Source data section start

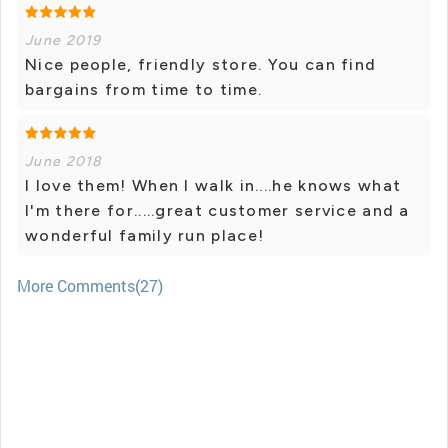
June 2019
Nice people, friendly store. You can find
bargains from time to time.
June 2018
I love them! When I walk in....he knows what
I'm there for.....great customer service and a
wonderful family run place!
More Comments(27)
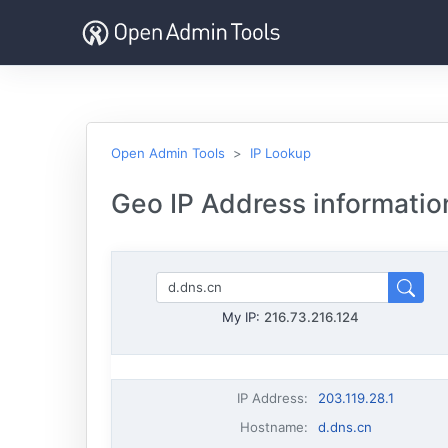
Open Admin Tools
IP Lookup
Geo IP Address information
My IP:
216.73.216.124
IP Address
:
203.119.28.1
Hostname
:
d.dns.cn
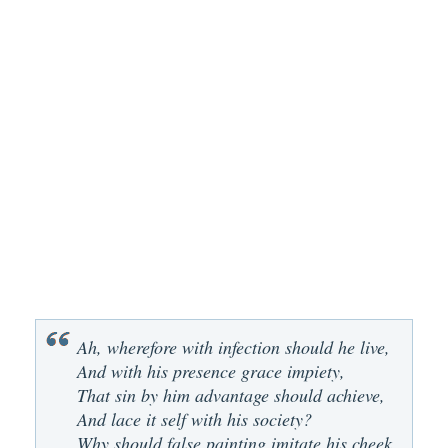
Ah, wherefore with infection should he live,
And with his presence grace impiety,
That sin by him advantage should achieve,
And lace it self with his society?
Why should false painting imitate his cheek,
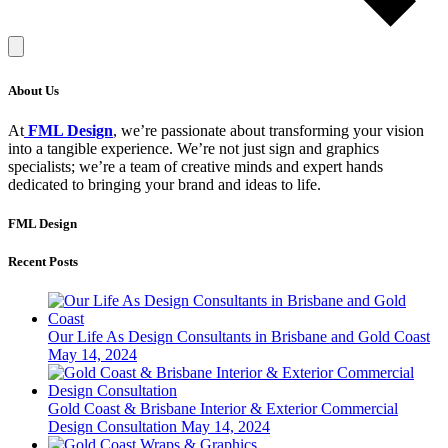
About Us
At
FML Design
, we’re passionate about transforming your vision
into a tangible experience. We’re not just sign and graphics
specialists; we’re a team of creative minds and expert hands
dedicated to bringing your brand and ideas to life.
FML Design
Recent Posts
Our Life As Design Consultants in Brisbane and Gold Coast
May 14, 2024
Gold Coast & Brisbane Interior & Exterior Commercial
Design Consultation
May 14, 2024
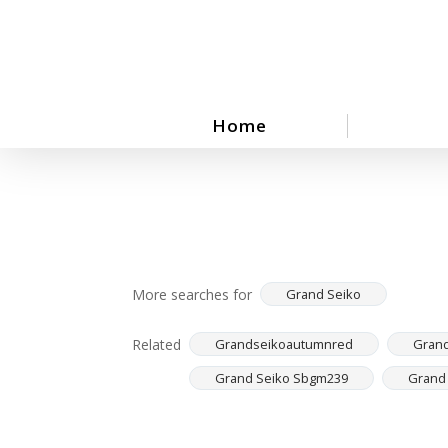
Skip
to
main
content
Home
More searches for
Grand Seiko
Related
Grandseikoautumnred
Grand
Grand Seiko Sbgm239
Grand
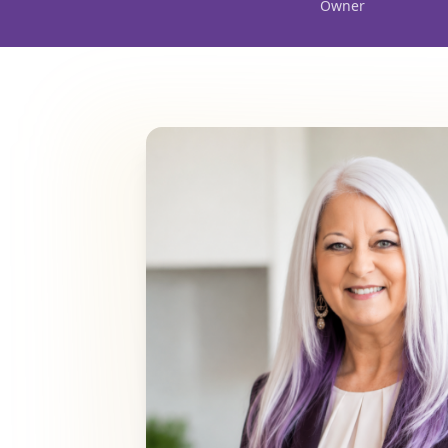
Owner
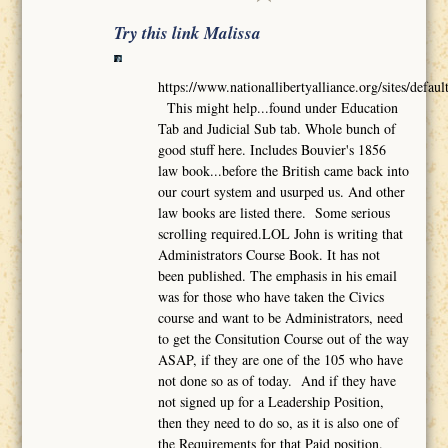
Try this link Malissa
https://www.nationallibertyalliance.org/sites/def
This might help...found under Education
Tab and Judicial Sub tab. Whole bunch of
good stuff here. Includes Bouvier's 1856
law book...before the British came back into
our court system and usurped us. And other
law books are listed there. Some serious
scrolling required.LOL John is writing that
Administrators Course Book. It has not
been published. The emphasis in his email
was for those who have taken the Civics
course and want to be Administrators, need
to get the Consitution Course out of the way
ASAP, if they are one of the 105 who have
not done so as of today. And if they have
not signed up for a Leadership Position,
then they need to do so, as it is also one of
the Requirements for that Paid position.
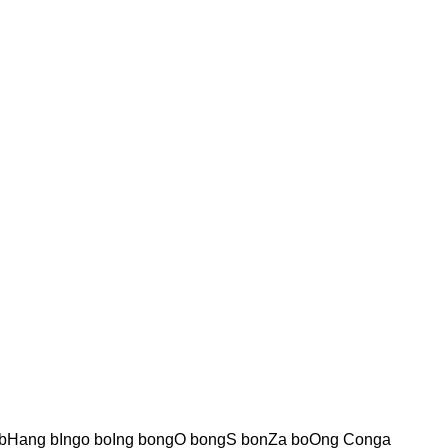
bHang bIngo boIng bongO bongS bonZa boOng Conga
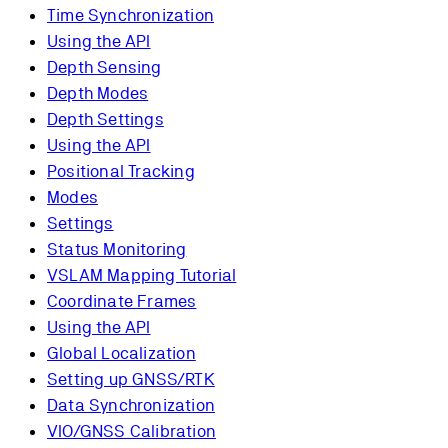
Time Synchronization
Using the API
Depth Sensing
Depth Modes
Depth Settings
Using the API
Positional Tracking
Modes
Settings
Status Monitoring
VSLAM Mapping Tutorial
Coordinate Frames
Using the API
Global Localization
Setting up GNSS/RTK
Data Synchronization
VIO/GNSS Calibration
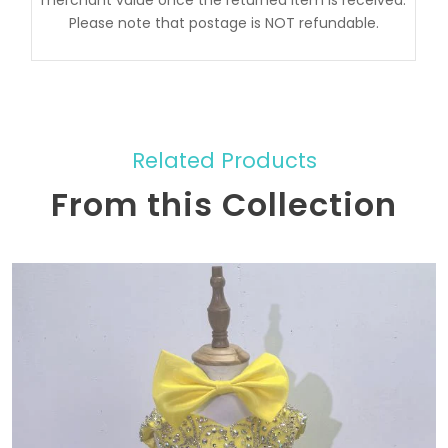
Please note that postage is NOT refundable.
Related Products
From this Collection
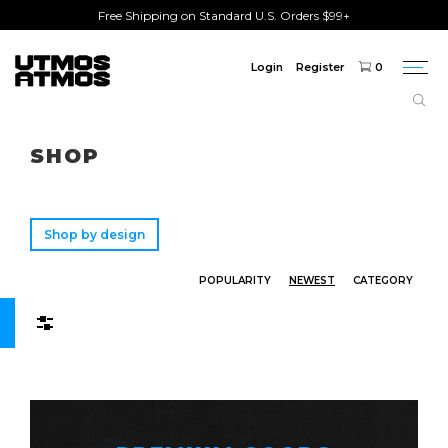
Free Shipping on Standard U.S. Orders $99+
Login
Register
0
Togg
navi
Freeshipping
on order over $75!
SHOP
Shop by design
POPULARITY
NEWEST
CATEGORY
Filters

Source data section end

Using the material above, reproduce only the lines that run from the line with "More searches for" up to and including the line with "was for those who have taken the Civics", exactly, with the pictures dropped.

Result for this exercise >>
More searches for
Grand Seiko
Related
Grandseikoautumnred
Grand
Grand Seiko Sbgm239
Grand
Owner
Try this link Malissa
https://www.nationallibertyalliance.org/sites/def
This might help...found under Education
Tab and Judicial Sub tab. Whole bunch of
good stuff here. Includes Bouvier's 1856
law book...before the British came back into
our court system and usurped us. And other
law books are listed there. Some serious
scrolling required.LOL John is writing that
Administrators Course Book. It has not
been published. The emphasis in his email
was for those who have taken the Civics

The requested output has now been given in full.